Golden_SunsetNella vita si raccoglie esclusivamente quello che si semina,
ormai non ho più dubbi in proposito.
Nel bene o nel male ciascuno è responsabile di quello che si ritrova tra le mani,
quando un bel giorno decide di tirare le somme.
Oppure, perchè le situazioni della vita lo mettono davanti all'evidenza
e glielo fanno notare.
Il guaio è riuscire a capire cosa stai seminando nel momento opportuno,
ma come è ben noto,
solo del senno di poi sono piene le fosse.
sabato, 05 luglio 2008

Per colpa di chi?

Vi racconto tre storie, due vere e l'ultima di fantasia, ma molto probabile che sia realmente accaduta.
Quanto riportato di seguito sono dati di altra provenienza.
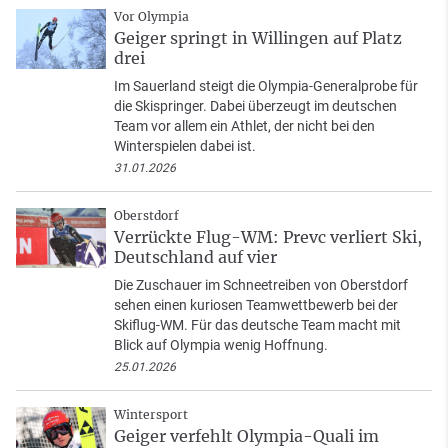
Vor Olympia
Geiger springt in Willingen auf Platz
drei
Im Sauerland steigt die Olympia-Generalprobe für
die Skispringer. Dabei überzeugt im deutschen
Team vor allem ein Athlet, der nicht bei den
Winterspielen dabei ist.
31.01.2026
Oberstdorf
Verrückte Flug-WM: Prevc verliert Ski,
Deutschland auf vier
Die Zuschauer im Schneetreiben von Oberstdorf
sehen einen kuriosen Teamwettbewerb bei der
Skiflug-WM. Für das deutsche Team macht mit
Blick auf Olympia wenig Hoffnung.
25.01.2026
Wintersport
Geiger verfehlt Olympia-Quali im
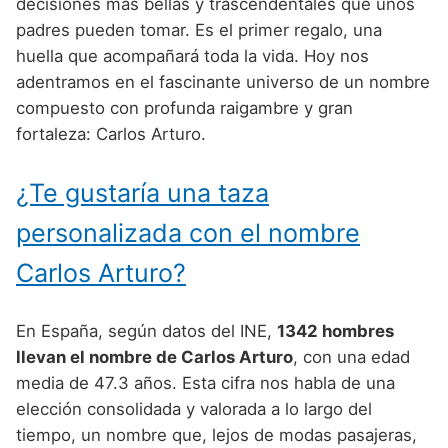
Nombres de Niño Alemanes
Buscar
decisiones más bellas y trascendentales que unos
Nombres de niño que empiezan por E
padres pueden tomar. Es el primer regalo, una
Nombres de Niño Baleares
Nombres de Niño Egipcios
Nombres de Niño Americanos
huella que acompañará toda la vida. Hoy nos
Nombres de niño que empiezan por F
Nombres de Niño Canarios
Nombres de Niño Griegos
Nombres de Niño Arabes
adentramos en el fascinante universo de un nombre
Nombres de niño que empiezan por G
compuesto con profunda raigambre y gran
Nombres de Niño Cantabros
Nombres de Niño Mitologicos
Nombres de Niño Chinos
fortaleza: Carlos Arturo.
Nombres de niño que empiezan por H
Nombres de Niño Castellanos
Nombres de Niño Romanos
Nombres de Niño Franceses
Nombres de niño que empiezan por I
¿Te gustaría una taza
Nombres de Niño Catalanes
Nombres de Niño Vikingos
Nombres de Niño Hispanoamericanos
Nombres de niño que empiezan por J
Nombres de Niño Extremeños
personalizada con el nombre
Nombres de Niño Ingleses
Nombres de niño que empiezan por K
Nombres de Niño Gallegos
Carlos Arturo?
Nombres de Niño Italianos
Nombres de niño que empiezan por L
Nombres de Niño Madrileños
Nombres de Niño Japoneses
En España, según datos del INE,
1342 hombres
Nombres de niño que empiezan por M
Nombres de Niño Murcianos
Nombres de Niño Judíos
llevan el nombre de Carlos Arturo
, con una edad
Nombres de niño que empiezan por N
media de 47.3 años. Esta cifra nos habla de una
Nombres de Niño Navarros
Nombres de Niño Marroquíes
elección consolidada y valorada a lo largo del
Nombres de niño que empiezan por O
Nombres de Niño Riojanos
Nombres de Niño Portugueses
tiempo, un nombre que, lejos de modas pasajeras,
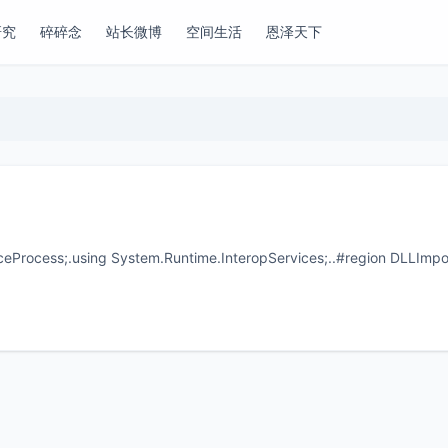
研究
碎碎念
站长微博
空间生活
恩泽天下
iceProcess;.using System.Runtime.InteropServices;..#region DLLImpo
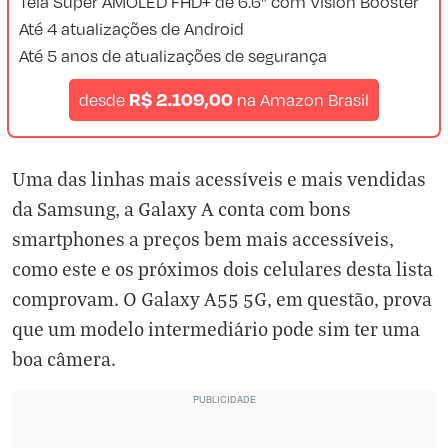
Tela Super AMOLED FHD+ de 6.6" com Vision Booster
Até 4 atualizações de Android
Até 5 anos de atualizações de segurança
R$ 2.109,00
desde
na
Amazon Brasil
Uma das linhas mais acessíveis e mais vendidas
da Samsung, a Galaxy A conta com bons
smartphones a preços bem mais accessíveis,
como este e os próximos dois celulares desta lista
comprovam. O Galaxy A55 5G, em questão, prova
que um modelo intermediário pode sim ter uma
boa câmera.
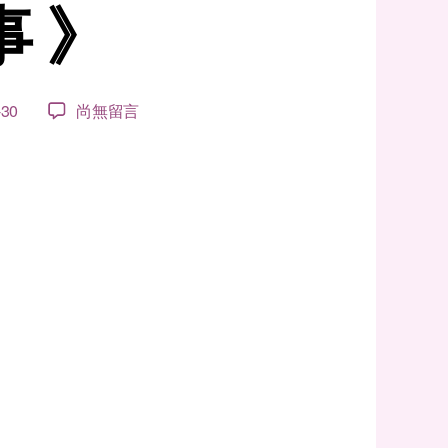
 》
在
-30
尚無留言
〈志
工
服
務
的
故
事
《乳
癌
勇
士
的
生
命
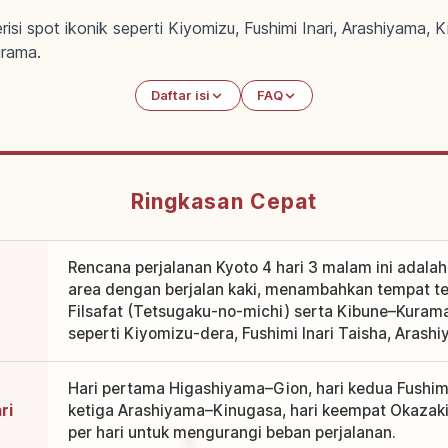
si spot ikonik seperti Kiyomizu, Fushimi Inari, Arashiyama, K
urama.
Daftar isi
FAQ
Ringkasan Cepat
Rencana perjalanan Kyoto 4 hari 3 malam ini adalah
area dengan berjalan kaki, menambahkan tempat te
Filsafat (Tetsugaku-no-michi) serta Kibune–Kurama
seperti Kiyomizu-dera, Fushimi Inari Taisha, Arashi
Hari pertama Higashiyama–Gion, hari kedua Fushimi
ri
ketiga Arashiyama–Kinugasa, hari keempat Okazak
per hari untuk mengurangi beban perjalanan.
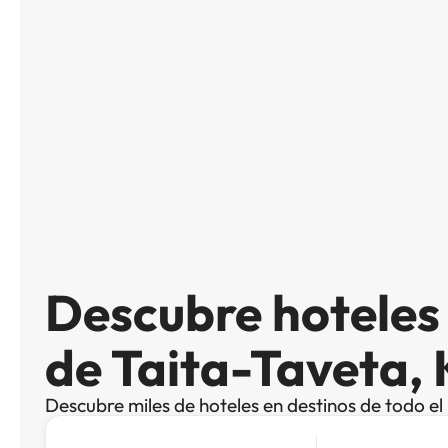
Descubre hotele
de Taita-Taveta, 
Descubre miles de hoteles en destinos de todo e
Busca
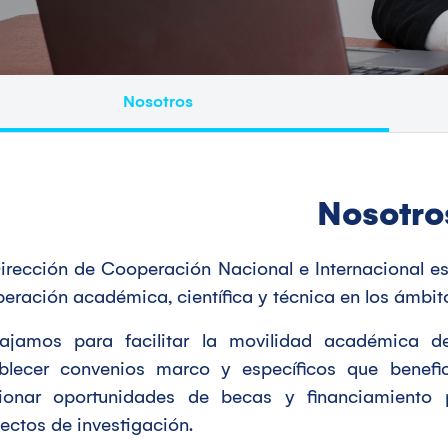
Nosotros
Nosotro
irección de Cooperación Nacional e Internacional es 
eración académica, científica y técnica en los ámbito
ajamos para facilitar la movilidad académica de
blecer convenios marco y específicos que benefic
tionar oportunidades de becas y financiamiento 
ectos de investigación.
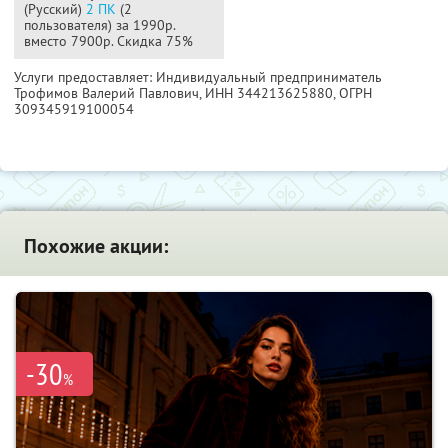
(Русский)
2 ПК
(2
пользователя) за 1990р.
вместо 7900р. Скидка 75%
Услуги предоставляет: Индивидуальный предприниматель
Трофимов Валерий Павлович,
ИНН 344213625880
, ОГРН
309345919100054
Похожие акции:
-30
%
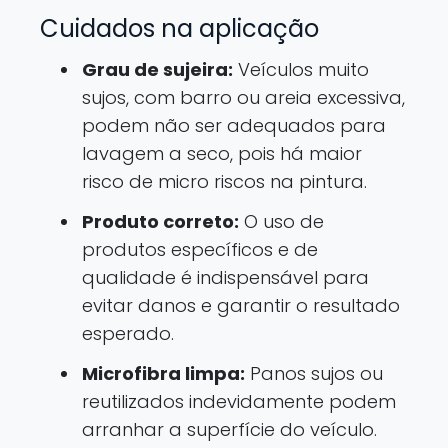
Cuidados na aplicação
Grau de sujeira:
Veículos muito
sujos, com barro ou areia excessiva,
podem não ser adequados para
lavagem a seco, pois há maior
risco de micro riscos na pintura.
Produto correto:
O uso de
produtos específicos e de
qualidade é indispensável para
evitar danos e garantir o resultado
esperado.
Microfibra limpa:
Panos sujos ou
reutilizados indevidamente podem
arranhar a superfície do veículo.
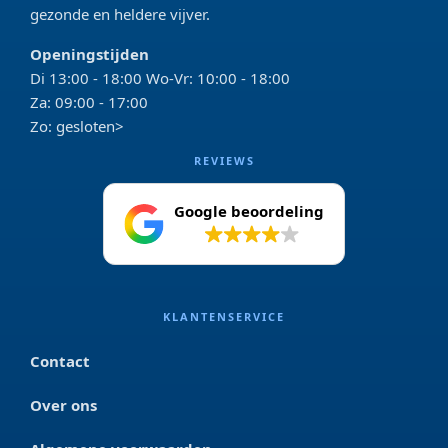
gezonde en heldere vijver.
Openingstijden
Di 13:00 - 18:00 Wo-Vr: 10:00 - 18:00
Za: 09:00 - 17:00
Zo: gesloten>
REVIEWS
Google beoordeling
4.2
KLANTENSERVICE
Contact
Over ons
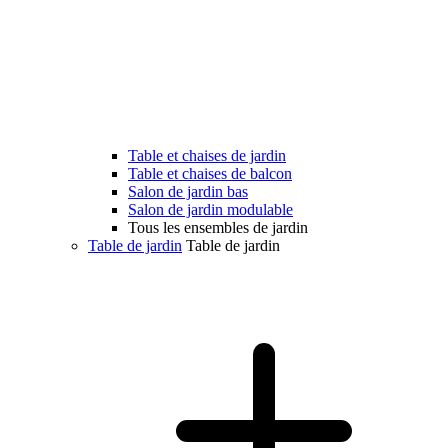
Table et chaises de jardin
Table et chaises de balcon
Salon de jardin bas
Salon de jardin modulable
Tous les ensembles de jardin
Table de jardin
Table de jardin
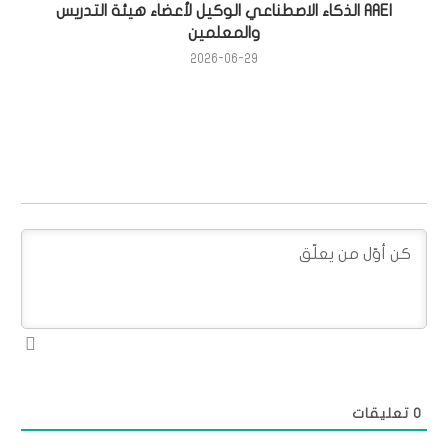
AAEI الذكاء الاصطناعي الوكيل لأعضاء هيئة التدريس
والمعلمين
2026-06-29
0
تعليقات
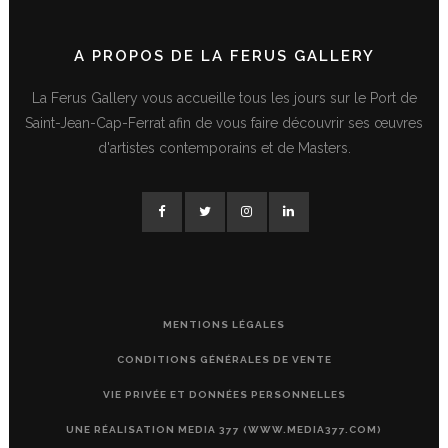
A PROPOS DE LA FERUS GALLERY
La Ferus Gallery vous accueille tous les jours sur le Port de
Saint-Jean-Cap-Ferrat afin de vous faire découvrir ses œuvres
d'artistes contemporains et de Masters.
MENTIONS LÉGALES
CONDITIONS GÉNÉRALES DE VENTE
VIE PRIVÉE ET DONNÉES PERSONNELLES
UNE RÉALISATION MEDIA 377 (WWW.MEDIA377.COM)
Dedico questo post a tutti quelli che a causa di fatti completamente estranei a loro hanno subito delle conseguenze inaspettate ed immeritate.

Prima storia:
Conosco una coppia di conterranei che sono emigrati a Milano per lavoro, si sono sposati e adesso vivono li, hanno comprato la loro casa e deciso di rimanere, perchè purtroppo per loro le prospettive nella città di origine non sono tante. Una storia molto comune, quasi ordinaria tra noi meridionali. Peccato che il lavoro in questione lo avessero trovato come addetti alle pulizie preso la famigerata clinica Santa Rita al centro dello scandalo malasanità di questi ultimi tempi. I due avevano fatto una scelta di vita che si è vista bruciare così, da un giorno all'altro, adesso sono temporenamente senza lavoro.
Per colpa di chi?

Seconda storia:
Vi ricordate quando Calderoli indosso la maglietta blasfema su Maometto qualche anno fa? In quei giorni, i proprietari dall'azienda presso cui lavoro si trovavano in Qatar, paese notoriamente musulmano. Avevano un importante appuntamento con dirigenti ad alto livello europeo ed internazionale di una nota marca di prodotti tecnologici per automobili con lo scopo di far si che uno dei progetti a cui avevamo lavorato in precedenza, venduto a Roma e Milano, potesse conquistare anche quel mercato. Insomma, era un ottima opportunità.
Inutile dirvi che gli appuntamenti in questione con le persone del posto interessate sono saltati e tutti i propositi commerciali finiti.

Per colpa di chi?

Terza storia:
(tratta da un intervento del geniale Maurizio Crozza in TV)
Una mattina a New York, un barbone si sveglia, annoiato dalla vita di merda che fa, decide di andare in banca a chiedere un prestito per comprare una casa (leggi mutuo).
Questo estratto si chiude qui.